The Vattakottai is now under the watch of the Archaeological Survey of India. The court yard of the fort is under one ha or there about in area. In the Maharaja days of the early 19th century, this place used to have a garrison, ammunition, canons etc. The rampart is connected to the courtyard with a wide ramp, through which men, canons, other supplies etc. could be quickly moved up to the rampart. The outer parapet of rampart has wide enough vertical slits to allow aiming of gun barrel against any enemy troupe. The entrance to the fort faces northerly.
There is no moat around this fort anyway. Perhaps, the expected enemy approach, was from the seaside made the builders to do away with the moats. The fort is constructed primarily with granite blocks and granite dimension stones. In contrast, the nearly a meter and a half wide walkway plus the slited parapet are made of brick, stone and plastered (where ever needed) with surki – a mixture of quicklime and sand in a ‘certain proportion’ along with some secret additives. The lore has it that primarily raw egg and molasse are some among the secret additives. Well, surki is the same building material that went into making of the Mullaperiyar dam. This fort is one of the last sea-side out posts of Maharaja of Travancore, who those days lived in the Padmanabhapuram place (the Maharaja and family). Adjacent to the western and south western basement of the fort, one could spot presence of a fossiliferous limestone with a huge semblance to the Quilon limestone, (Age:-Burdigalian).
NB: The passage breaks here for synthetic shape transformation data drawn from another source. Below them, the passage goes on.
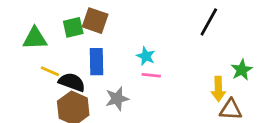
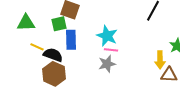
green square: (73, 27) -> (59, 24), moved
cyan star: (146, 56) -> (107, 36), size x1.5
gray star: (117, 99) -> (107, 64), moved

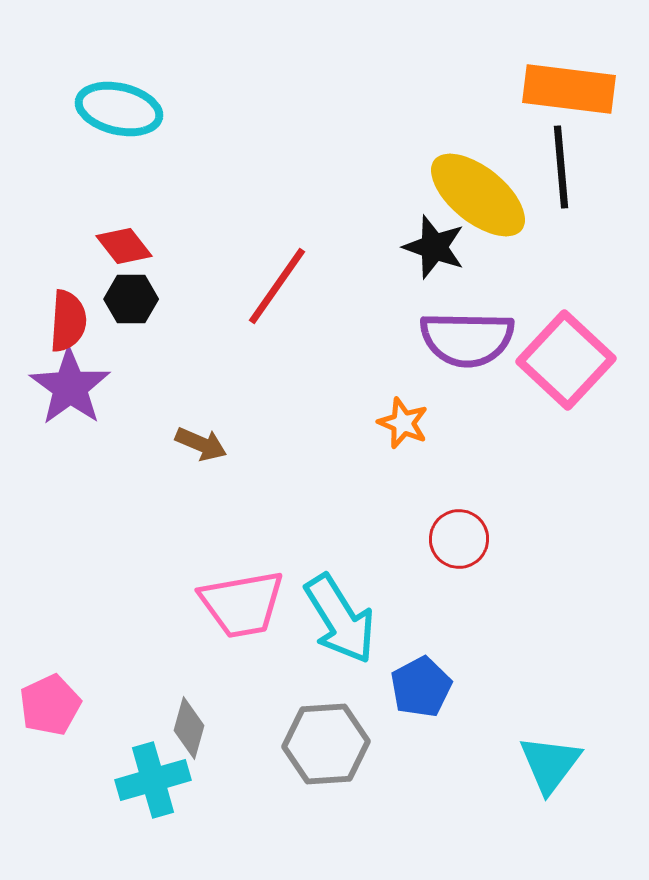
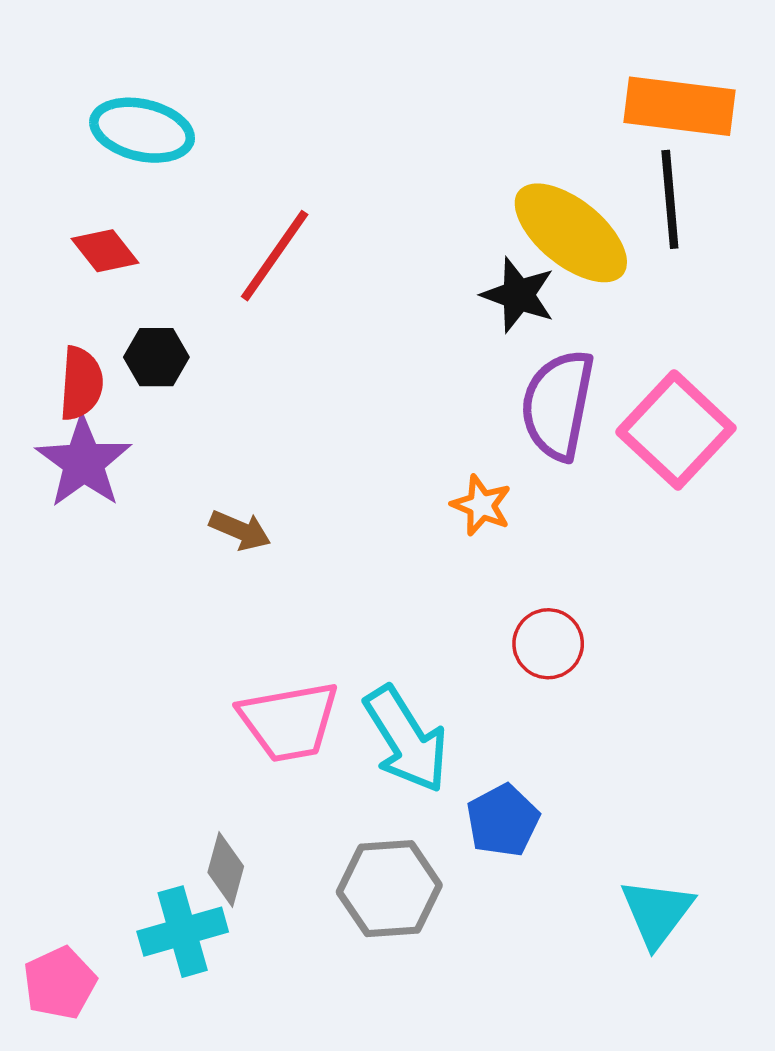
red diamond: (124, 246) -> (105, 251), moved
red line: (277, 286) -> (275, 256), moved
purple semicircle: (467, 339) -> (558, 405), turned 100
pink pentagon: (50, 705) -> (60, 983), moved

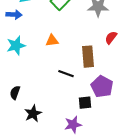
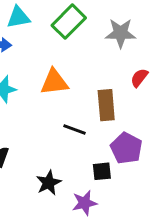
orange triangle: (52, 41) -> (54, 82), size x1.5
black star: (33, 114) -> (49, 183), moved

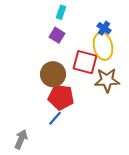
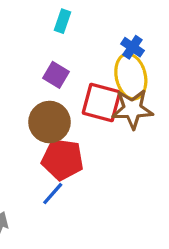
purple square: (57, 35) -> (56, 75), moved
brown star: (107, 80) -> (132, 109), moved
Then the party briefly stopped at Leepuram beach to take a closer look at the black sand concentrate in the beach. Maria was making comments about the vast plain land extending from the foot of the eastern slopes of the Western Ghats toward east and to the sea, and wondered if the sea waves had once crashed against the foot of the hills.
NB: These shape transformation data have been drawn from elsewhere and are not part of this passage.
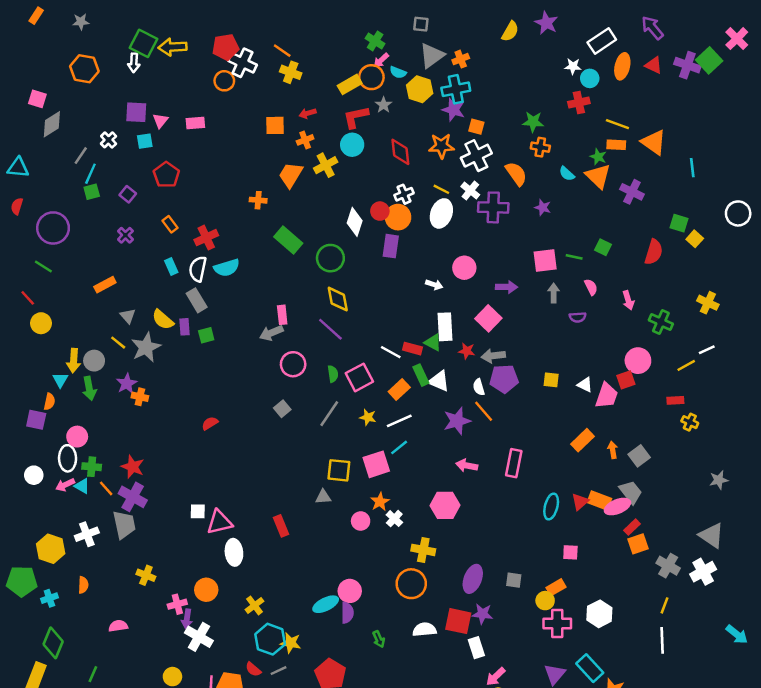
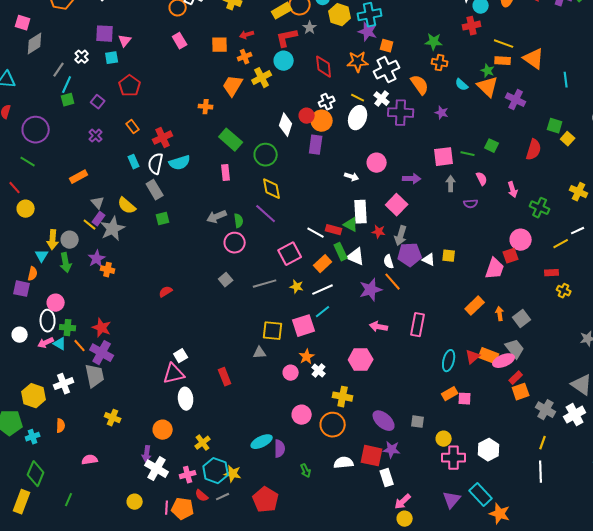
pink rectangle: (195, 123) -> (180, 41), moved, turned 63
pink rectangle: (282, 315) -> (226, 173), moved
purple rectangle: (185, 327) -> (99, 219), moved, turned 40
gray arrow: (493, 356) -> (401, 236), turned -66
green semicircle: (333, 374) -> (239, 221), moved
white triangle: (585, 385) -> (429, 260), moved
gray line: (329, 414) -> (265, 284), turned 40
white square: (198, 511) -> (181, 356), moved, turned -32
purple ellipse: (473, 579) -> (384, 421), turned -70
orange rectangle: (556, 587) -> (450, 394), moved
pink circle: (350, 591) -> (302, 415), moved
pink cross: (177, 604) -> (188, 475), moved

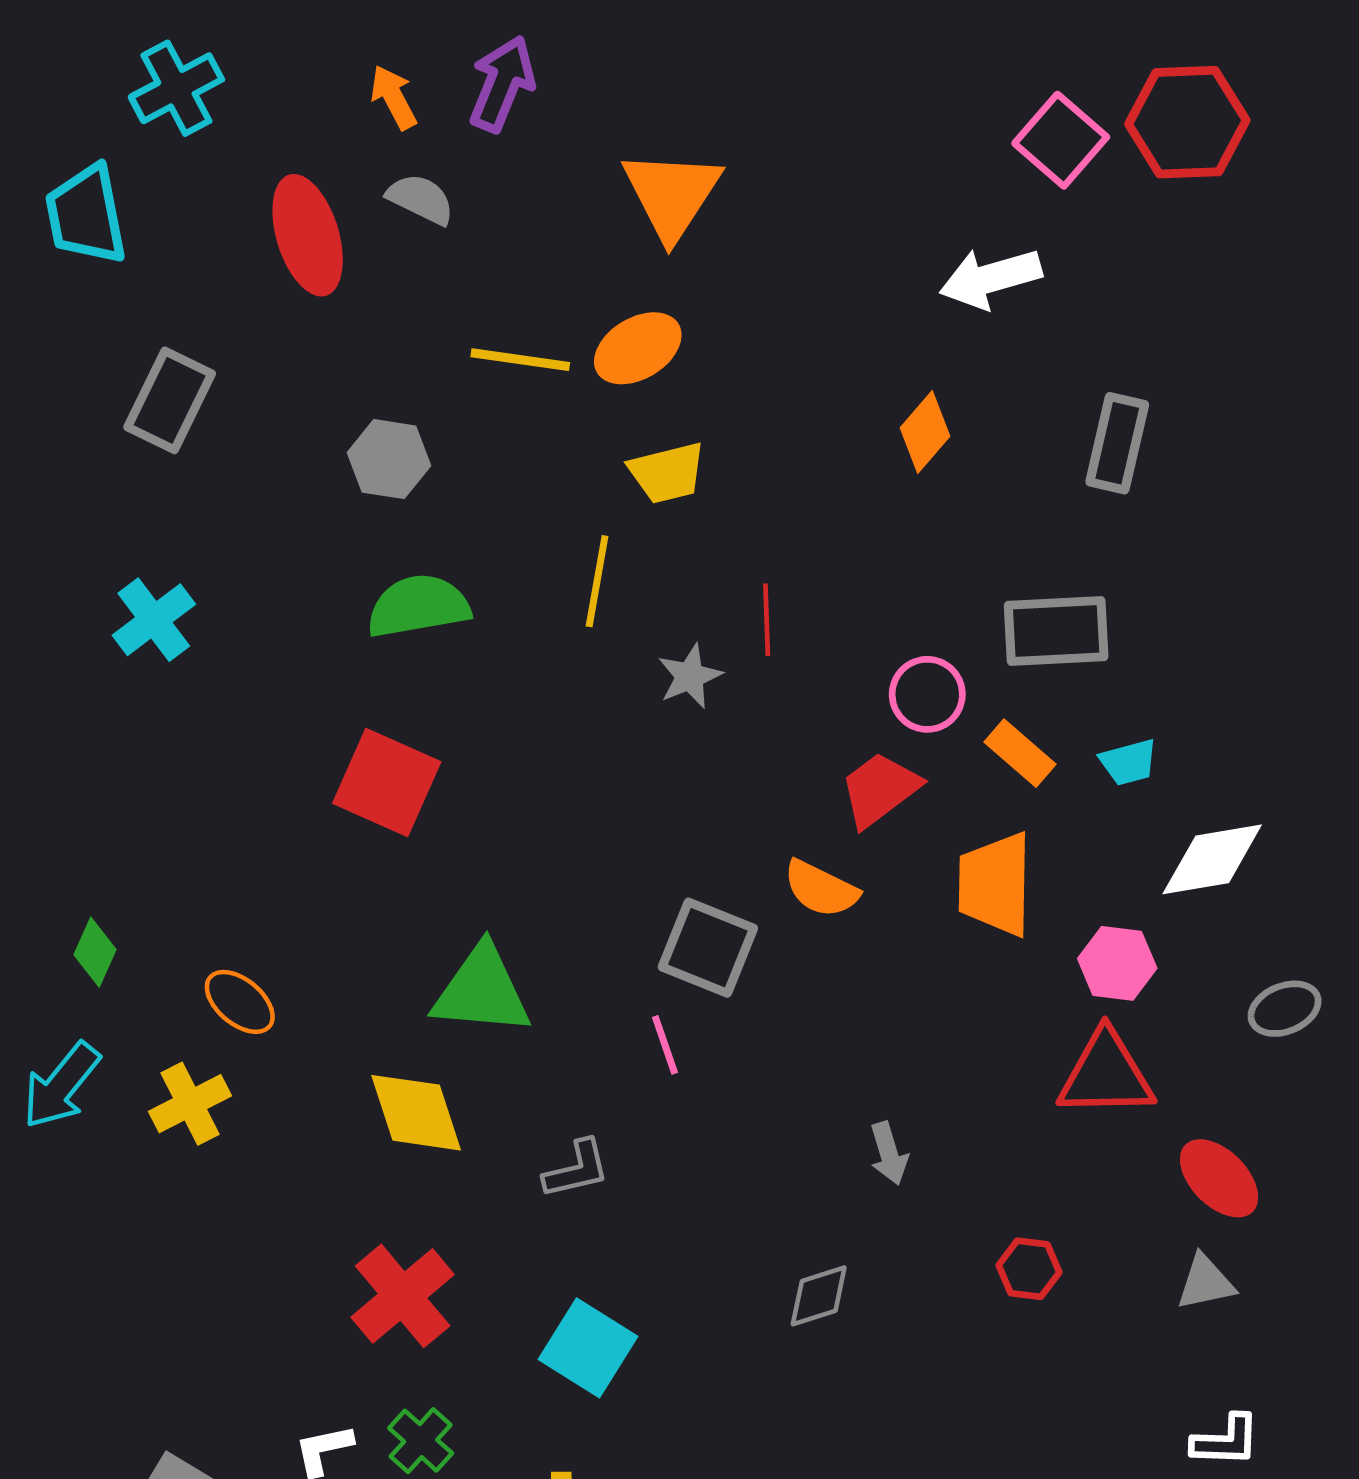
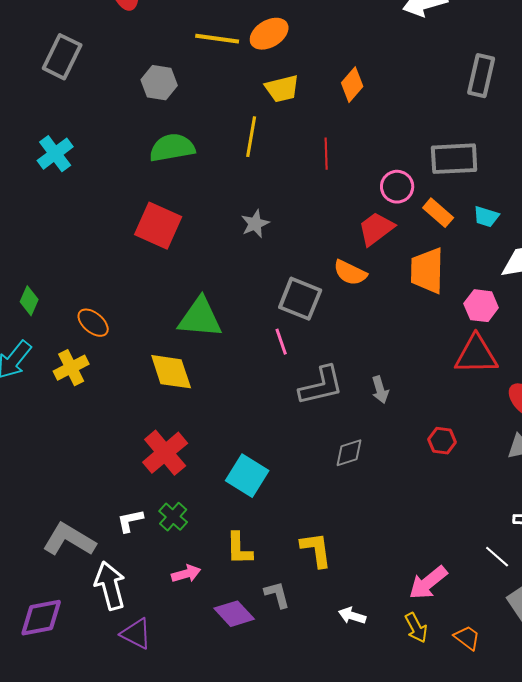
orange diamond: (925, 432) -> (352, 85), moved
gray star: (690, 676) -> (255, 224), moved
cyan trapezoid: (1129, 762) -> (486, 217), turned 32
gray L-shape: (577, 1169) -> (321, 386), moved, size x1.5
Another distinct and fresh recollection is about the water shower of the bathroom in the Courtallum guesthouse instantly going dry. I was only half way through the bath, and in fact laced with soap lather. So were others. Maria, our Soviet math-geologist had her own room in the guest house while the rest of us shared a common room. She too had the shower going instantly waterless, but never made any fuss about it. The ‘boys’ in the team had a bath in the Five falls (Ayyaruvi) at Courtallam, before we packed off to Campus on the nest day. In fact, when Maria went back to Soviet Union for good she left behind in my mind a fire to do a PhD in Math. Geology.